A necessary thirst for understanding

“You are what your deep, driving desire is.

As your desire is, so is your will.

As your will is, so is your deed.

As your deed is, so is your destiny”

  • Brihadaranyaka Upanishad (iv.4.5)

“’Towards the midpoint of life’s way,’ as Dante says, I reached what proved a crisis. Everything I had lived for – literature, music, writing, good friends, the joys of teaching – had ceased to satisfy … I found myself thirsting for something more, much more, without knowing what or why.” So wrote Eknath Easwaran in his Introduction to his book The Upanishads.

I too had a thirst, but beginning at age 24. I needed to understand why I and my life-chances had been thoroughly destroyed by then. Having waved my fist in the direction of the sky, saying ‘To hell with you,’ I gave up my faith in God. Pilleyar (Ganesha) had let down a strong devotee. I also had a strange need to know about human-kind; about our place in the Cosmos; and what the Cosmos is all about. Why? I have no idea.

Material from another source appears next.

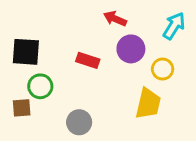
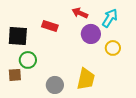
cyan arrow: (174, 26) -> (110, 18), moved
red rectangle: (88, 60) -> (50, 26), moved
yellow trapezoid: (148, 104) -> (86, 79), moved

While studying psychology (including the scientific method) and economics, I also read some anthropology and related subjects, especially about religions. By sheer logic, I decided that there had to be a Creator (God) of all that is; and that we humans have a deep yearning to unite with the Divine – manifest as a religious feeling.

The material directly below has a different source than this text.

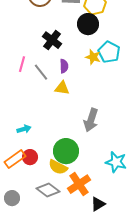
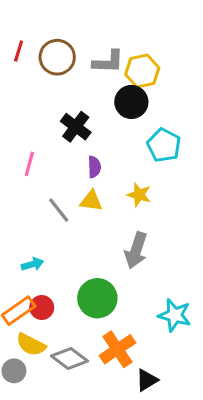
yellow star: (93, 57) -> (139, 195), moved
gray line: (41, 72) -> (59, 210), moved
yellow semicircle: (58, 167) -> (31, 345), moved

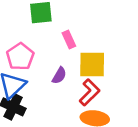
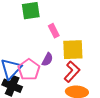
pink pentagon: (20, 57) -> (29, 70), moved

Progressively, through the ensuing decades, I accepted that: the major religions were equal in their intention and potential; that, at their core (devoid of dogma) there are only 2 teachings – which they share; that their founders could not have put up barriers (through divisive theology) to closer understandings between various tribes, wherever in the world we may all be; that only Hindu metaphysics offers a holistic vista of mankind in the universe (see Hindu cosmology). Like Easwaran, I found needed understanding in the Upanishads.

Unlike Easwaran, my basal activities (while seeking to satisfy this thirst for understanding) covered: producing and nurturing a small family in the land of my exile; furthering my career against some difficulties triggered by my skin colour and my religion; making a sufficient contribution to civil society; and enjoying music (Western classical and jazz), sport, art, and intelligent company (lubricated by good wine). That is, I lived in this world while I sought to glimpse a wider realm.

I keep my brain cells on the hop by reading widely. Living as a recluse in my ‘retirement cave’ in a quiet coastal region allows me to contemplate our ‘unknowable’ Creator with both mental and spiritual peace. I accept that ultimate reality may be shrouded in gossamer veil; and that an ego-less search may eventually (after many lifetimes) provide that understanding I seek.